PROMPT » The answer must consist of each line below that holds the word "използва", copied as it stands.

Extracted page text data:

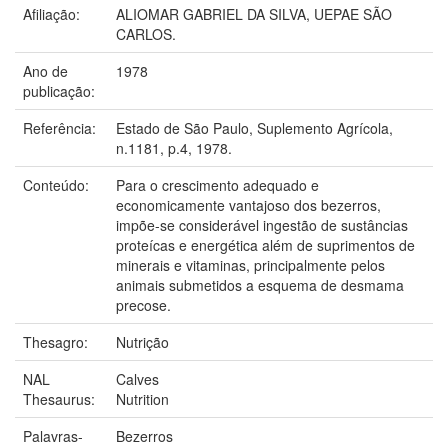
Afiliação:
ALIOMAR GABRIEL DA SILVA, UEPAE SÃO
CARLOS.
Ano de
1978
publicação:
Referência:
Estado de São Paulo, Suplemento Agrícola,
n.1181, p.4, 1978.
Conteúdo:
Para o crescimento adequado e
economicamente vantajoso dos bezerros,
impõe-se considerável ingestão de sustâncias
proteícas e energética além de suprimentos de
minerais e vitaminas, principalmente pelos
animais submetidos a esquema de desmama
precose.
Thesagro:
Nutrição
NAL
Calves
Thesaurus:
Nutrition
Palavras-
Bezerros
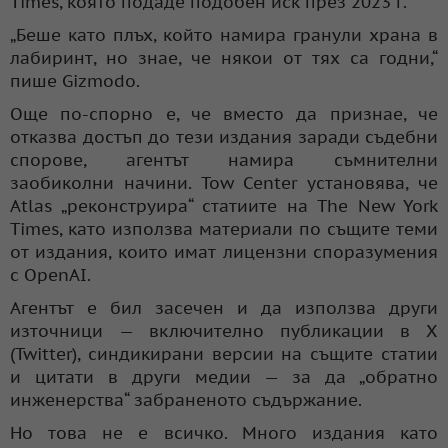
Times, която подаде подобен иск през 2023 г.
„Беше като плъх, който намира гранули храна в
лабиринт, но знае, че някои от тях са годни,“
пише Gizmodo.
Още по-спорно е, че вместо да признае, че
отказва достъп до тези издания заради съдебни
спорове, агентът намира съмнителни
заобиколни начини. Tow Center установява, че
Atlas „реконструира“ статиите на The New York
Times, като използва материали по същите теми
от издания, които имат лицензни споразумения
с OpenAI.
Агентът е бил засечен и да използва други
източници — включително публикации в X
(Twitter), синдикирани версии на същите статии
и цитати в други медии — за да „обратно
инженерства“ забраненото съдържание.
Но това не е всичко. Много издания като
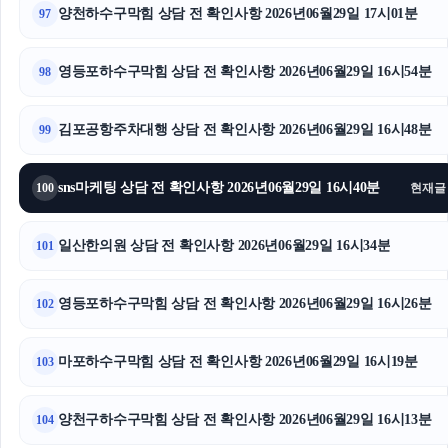
양천하수구막힘 상담 전 확인사항 2026년06월29일 17시01분
97
영등포하수구막힘 상담 전 확인사항 2026년06월29일 16시54분
98
김포공항주차대행 상담 전 확인사항 2026년06월29일 16시48분
99
sns마케팅 상담 전 확인사항 2026년06월29일 16시40분
100
현재글
일산한의원 상담 전 확인사항 2026년06월29일 16시34분
101
영등포하수구막힘 상담 전 확인사항 2026년06월29일 16시26분
102
마포하수구막힘 상담 전 확인사항 2026년06월29일 16시19분
103
양천구하수구막힘 상담 전 확인사항 2026년06월29일 16시13분
104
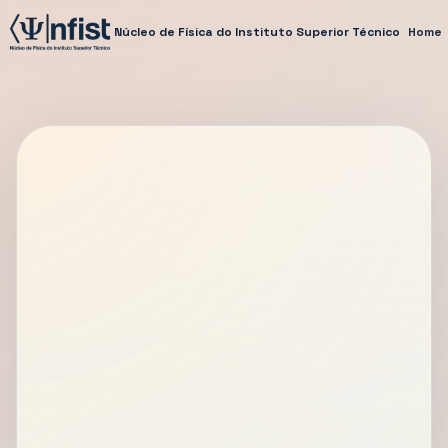
Núcleo de Física do Instituto Superior Técnico
Home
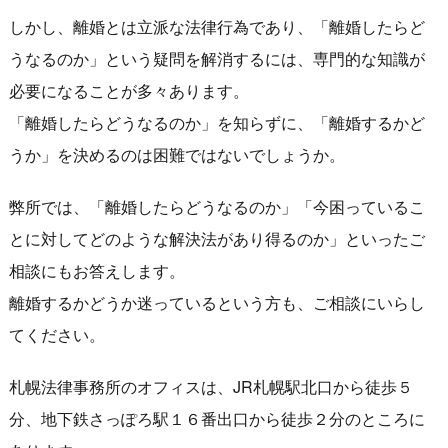
しかし、離婚とは立派な法律行為であり、「離婚したらど
うなるのか」という疑問を解消するには、専門的な知識が
必要になることが多々あります。
「離婚したらどうなるのか」を知らずに、「離婚するかど
うか」を決めるのは困難ではないでしょうか。
弊所では、「離婚したらどうなるのか」「今困っているこ
とに対してどのような解決法があり得るのか」といったご
相談にもお答えします。
離婚するかどうか迷っているという方も、ご相談にいらし
てください。
札幌法律事務所のオフィスは、JR札幌駅北口から徒歩５
分、地下鉄さっぽろ駅１６番出口から徒歩２分のところに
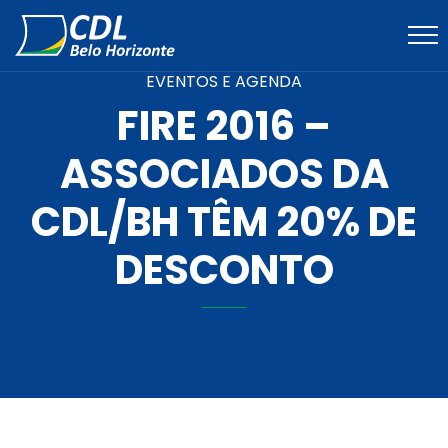
EVENTOS E AGENDA
FIRE 2016 –
ASSOCIADOS DA
CDL/BH TÊM 20% DE
DESCONTO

REPLY TO THE EXERCISE »
Times, като използва материали по същите теми
Агентът е бил засечен и да използва други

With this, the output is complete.